Gashes opened beneath her scales. A molten red torrent flooded onto the beach.

The moment it splashed onto the rocks, it blackened and thickened. It oozed over the land and into the water, slowing, pulsing like a dying heartbeat.

The serpent lashed again. The lava gurgled and spat as a fresh layer poured over top of the cooling one. The moment the waves touched it, it blackened and hardened, forming a new blanket of ripples and divots.

She continued to strike, opening gashes. The lava spewed widely, painting Skaaw Beach with the story of Sisiutl’s demise.

As I watched her energy drain and felt it weaken in my body, I thought the story was beautiful, in a way. From the same place this creature had been born, here she would meet her end. Her remains would be forever imprinted on the shores of Eriana Kwai.

At last, when it seemed there must be no blood left in her great body, she surrendered.

I gave a shuddering gasp as the presence left me, as though she had taken all the breath from my lungs before departing the earth.

Slowly, with the awe-inspiring grace of a toppling sequoia tree, she fell. One head hit the beach with a shattering rumble. The hardening lava hissed and gurgled, absorbing its mass. The other head splashed into the water, her body laid out like a bridge between two places. The subsequent tidal wave curled over the beach, cooling whatever lava was still flowing.

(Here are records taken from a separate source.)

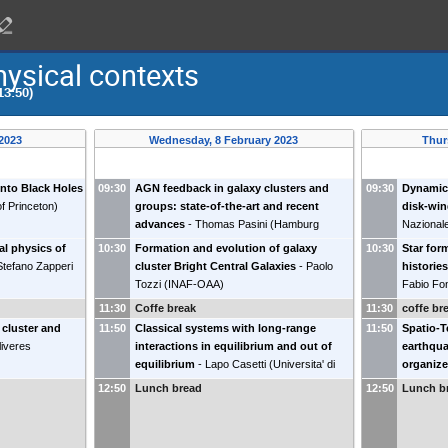
hysical contexts
13:50)
 2023
Wednesday, 8 February 2023
Thur
onto Black Holes
09:30
AGN feedback in galaxy clusters and
09:30
Dynamica
of Princeton
)
groups: state-of-the-art and recent
disk-wi
advances
-
Thomas Pasini
(
Hamburg
Nazionale
University
)
al physics of
10:30
Formation and evolution of galaxy
10:30
Star for
Stefano Zapperi
cluster Bright Central Galaxies
-
Paolo
historie
Tozzi
(
INAF-OAA
)
Fabio Fo
11:30
Coffe break
11:30
coffe br
 cluster and
11:50
Classical systems with long-range
11:50
Spatio-T
liveres
interactions in equilibrium and out of
earthqua
equilibrium
-
Lapo Casetti
(
Universita' di
organize
Firenze
)
pile mod
12:50
Lunch bread
12:50
Lunch b
della Ca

A spray of mist erupted high into the air.

As Eriana’s soul departed its Host, my mind was cocooned in silence.

CHAPTER THIRTY - Meela

The Pacific Kingdom

I was left panting, alone on the lava rock, more exposed than I could ever recall feeling. Eriana’s disappearance from my body drove a sharp ache through my chest.

Overcome with loss, I wanted nothing more than to follow her into the sky. How could I possibly continue living without her?

I shook my head. My emotions were not making sense. Eriana had been part of me, but she was not my mother, or father, or brother. She was not Lysi. We had spent mere hours together.

This was how it had to be. Eriana was free to ascend to the stars—and her children, her island, her legacy, were free to live as the Gaela intended.

You’re better off without her,I thought. But the answering silence felt strange and lonesome.

A sound in the water made me gasp, and I spun around, heart still pounding a hummingbird’s rhythm.

Medusa rose from the waves, rage flaring behind eyes of deepest red.

“I had to,” I said. My voice was weak, like I’d just fought a hundred Massacres. I would not have the strength to fight her if she decided to attack.

She looked past me. A rumble carried on the wind. Voices, footsteps. My people were sprinting towards us.

Medusa said nothing. I couldn’t be sure what she was thinking. Was she angry? Did she understand, or did she think I’d made a huge mistake?